Abstract

ABSTRACT The present study investigated the overall level and the underlying factors of pre-adolescent learners’ foreign language enjoyment. To this end, 277 Chinese primary school students in Years 3–6 completed a foreign language enjoyment scale and a questionnaire assessing nine student- and teacher-centered variables (Participants’ age was obtained from their parents or guardians). They also answered an open-ended question designed to elicit the causes of foreign language enjoyment. The quantitative results showed that the participants’ foreign language enjoyment was generally moderate-high. Boys and girls did not significantly differ in this emotion. Attitudes towards the foreign language, attitudes towards the foreign language teacher, and perceived relative standing among peers in foreign language proficiency significantly positively predicted foreign language enjoyment in descending order of magnitude, followed by age as a significant negative predictor.
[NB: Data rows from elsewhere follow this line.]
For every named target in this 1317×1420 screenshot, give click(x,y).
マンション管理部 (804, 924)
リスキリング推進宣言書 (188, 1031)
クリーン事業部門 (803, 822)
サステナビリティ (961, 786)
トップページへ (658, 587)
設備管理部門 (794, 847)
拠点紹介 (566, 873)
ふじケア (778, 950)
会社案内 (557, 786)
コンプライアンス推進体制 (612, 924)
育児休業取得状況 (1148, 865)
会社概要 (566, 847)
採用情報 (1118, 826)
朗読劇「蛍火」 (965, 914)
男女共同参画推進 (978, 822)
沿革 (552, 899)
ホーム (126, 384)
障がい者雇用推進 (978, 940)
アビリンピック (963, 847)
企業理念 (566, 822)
Teacher friendliness, joking, strictness, and predictability, and the teacher's foreign language use in class did not significantly predict foreign language enjoyment. The qualitative analysis revealed that foreign language enjoyment was linked to teacher- and peer-centered variables, classroom activities, perceived foreign language mastery, perceptions of learning tasks and materials, test result, classroom performance, personal affective states, and classroom atmosphere. The findings and their implications are discussed.